**TASK BRIEF**:
Once you find a line containing the word "Latest" in the entries below, copy it.

**INFORMATION SUPPLIED**:
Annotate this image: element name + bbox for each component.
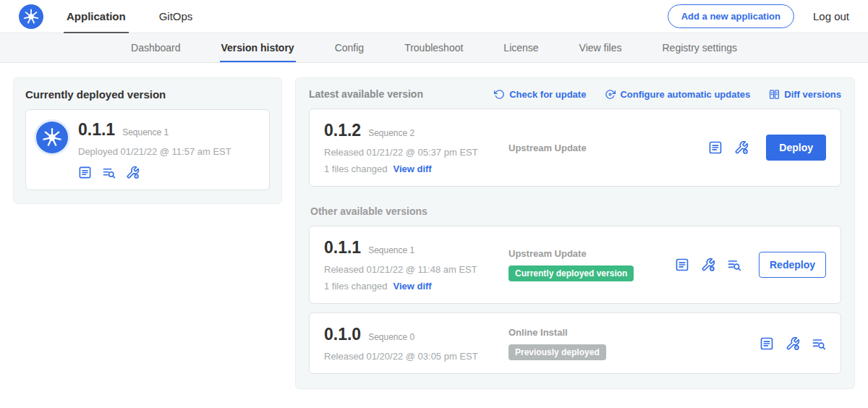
tab-application-label: Application <box>67 10 126 22</box>
deploy-logs-icon[interactable] <box>812 336 826 351</box>
release-notes-icon[interactable] <box>675 258 689 272</box>
source-label: Upstream Update <box>509 248 587 259</box>
subnav-license[interactable]: License <box>502 33 540 62</box>
deployed-version-info: 0.1.1 Sequence 1 Deployed 01/21/22 @ 11:… <box>78 120 231 179</box>
subnav-registry-settings[interactable]: Registry settings <box>661 33 739 62</box>
config-icon[interactable] <box>126 166 140 179</box>
versions-panel-header: Latest available version Check for updat… <box>309 88 841 100</box>
tab-gitops-label: GitOps <box>159 10 193 22</box>
source-label: Online Install <box>509 327 568 338</box>
add-application-button[interactable]: Add a new application <box>668 4 794 28</box>
release-notes-icon[interactable] <box>708 140 723 155</box>
deploy-button[interactable]: Deploy <box>766 135 826 161</box>
released-timestamp: Released 01/21/22 @ 11:48 am EST <box>324 264 509 275</box>
logout-link[interactable]: Log out <box>813 10 849 22</box>
view-diff-link[interactable]: View diff <box>393 163 431 174</box>
source-label: Upstream Update <box>509 143 587 153</box>
released-timestamp: Released 01/20/22 @ 03:05 pm EST <box>324 351 509 362</box>
diff-versions-icon <box>769 89 780 100</box>
tab-application[interactable]: Application <box>64 0 129 33</box>
configure-updates-icon <box>605 89 616 100</box>
version-history-panel: Latest available version Check for updat… <box>295 77 855 389</box>
release-notes-icon[interactable] <box>78 166 92 179</box>
top-header: Application GitOps Add a new application… <box>0 0 868 33</box>
deployed-sequence-label: Sequence 1 <box>122 127 169 137</box>
app-logo-icon <box>36 122 68 153</box>
release-notes-icon[interactable] <box>760 336 774 351</box>
currently-deployed-badge: Currently deployed version <box>509 265 634 281</box>
check-for-update-label: Check for update <box>509 89 586 100</box>
check-update-icon <box>494 89 505 100</box>
deployed-panel-title: Currently deployed version <box>25 88 270 101</box>
subnav-config[interactable]: Config <box>333 33 365 62</box>
version-card-info: 0.1.0 Sequence 0 Released 01/20/22 @ 03:… <box>324 325 509 362</box>
check-for-update-link[interactable]: Check for update <box>494 89 586 100</box>
sequence-label: Sequence 2 <box>368 128 414 138</box>
version-card-info: 0.1.2 Sequence 2 Released 01/21/22 @ 05:… <box>324 121 509 174</box>
version-source: Online Install Previously deployed <box>509 327 760 360</box>
deployed-version-number: 0.1.1 <box>78 120 115 140</box>
version-source: Upstream Update <box>509 143 708 153</box>
kubernetes-logo-icon <box>19 4 43 29</box>
top-tabs: Application GitOps <box>64 0 223 33</box>
deployed-version-card: 0.1.1 Sequence 1 Deployed 01/21/22 @ 11:… <box>25 109 270 190</box>
tab-gitops[interactable]: GitOps <box>156 0 196 33</box>
config-icon[interactable] <box>734 140 749 155</box>
redeploy-button[interactable]: Redeploy <box>759 252 826 278</box>
version-card-actions: Redeploy <box>675 252 826 278</box>
view-diff-link[interactable]: View diff <box>393 281 431 292</box>
version-card-info: 0.1.1 Sequence 1 Released 01/21/22 @ 11:… <box>324 238 509 292</box>
latest-version-title: Latest available version <box>309 88 423 100</box>
diff-versions-link[interactable]: Diff versions <box>769 89 841 100</box>
released-timestamp: Released 01/21/22 @ 05:37 pm EST <box>324 147 509 158</box>
subnav-version-history[interactable]: Version history <box>220 33 296 62</box>
versions-panel-actions: Check for update Configure automatic upd… <box>494 89 841 100</box>
version-card-0-1-0: 0.1.0 Sequence 0 Released 01/20/22 @ 03:… <box>309 313 841 374</box>
subnav-dashboard[interactable]: Dashboard <box>129 33 182 62</box>
version-card-0-1-1: 0.1.1 Sequence 1 Released 01/21/22 @ 11:… <box>309 226 841 304</box>
deploy-logs-icon[interactable] <box>727 258 741 272</box>
version-number: 0.1.1 <box>324 238 361 258</box>
subnav-view-files[interactable]: View files <box>578 33 624 62</box>
deploy-logs-icon[interactable] <box>102 166 116 179</box>
previously-deployed-badge: Previously deployed <box>509 344 606 360</box>
sequence-label: Sequence 0 <box>368 332 414 342</box>
files-changed-label: 1 files changed <box>324 163 387 174</box>
currently-deployed-panel: Currently deployed version 0.1.1 Sequenc… <box>13 77 282 204</box>
version-number: 0.1.2 <box>324 121 361 140</box>
version-source: Upstream Update Currently deployed versi… <box>509 248 675 281</box>
diff-versions-label: Diff versions <box>784 89 841 100</box>
other-versions-title: Other available versions <box>310 205 841 217</box>
config-icon[interactable] <box>701 258 715 272</box>
sequence-label: Sequence 1 <box>368 245 414 255</box>
subnav-troubleshoot[interactable]: Troubleshoot <box>403 33 464 62</box>
app-subnav: Dashboard Version history Config Trouble… <box>0 33 868 63</box>
config-icon[interactable] <box>786 336 800 351</box>
main-content: Currently deployed version 0.1.1 Sequenc… <box>0 63 868 404</box>
version-number: 0.1.0 <box>324 325 361 344</box>
version-card-actions: Deploy <box>708 135 826 161</box>
configure-automatic-updates-label: Configure automatic updates <box>620 89 750 100</box>
deployed-timestamp: Deployed 01/21/22 @ 11:57 am EST <box>78 146 231 157</box>
files-changed-label: 1 files changed <box>324 281 387 292</box>
version-card-0-1-2: 0.1.2 Sequence 2 Released 01/21/22 @ 05:… <box>309 109 841 187</box>
configure-automatic-updates-link[interactable]: Configure automatic updates <box>605 89 750 100</box>
version-card-actions <box>760 336 826 351</box>
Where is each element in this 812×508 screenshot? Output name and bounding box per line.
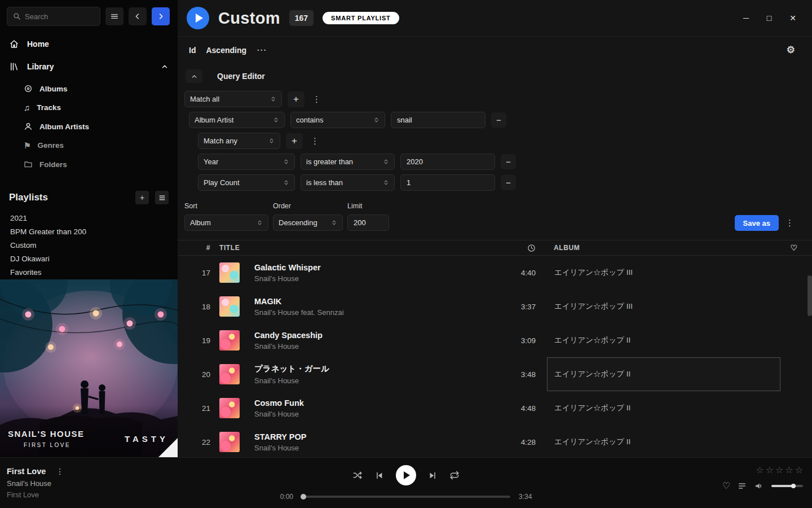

**TASK RESULT**:
versions-panel-header: Latest available version Check for updat… <box>309 88 841 100</box>
version-history-panel: Latest available version Check for updat… <box>295 77 855 389</box>
latest-version-title: Latest available version <box>309 88 423 100</box>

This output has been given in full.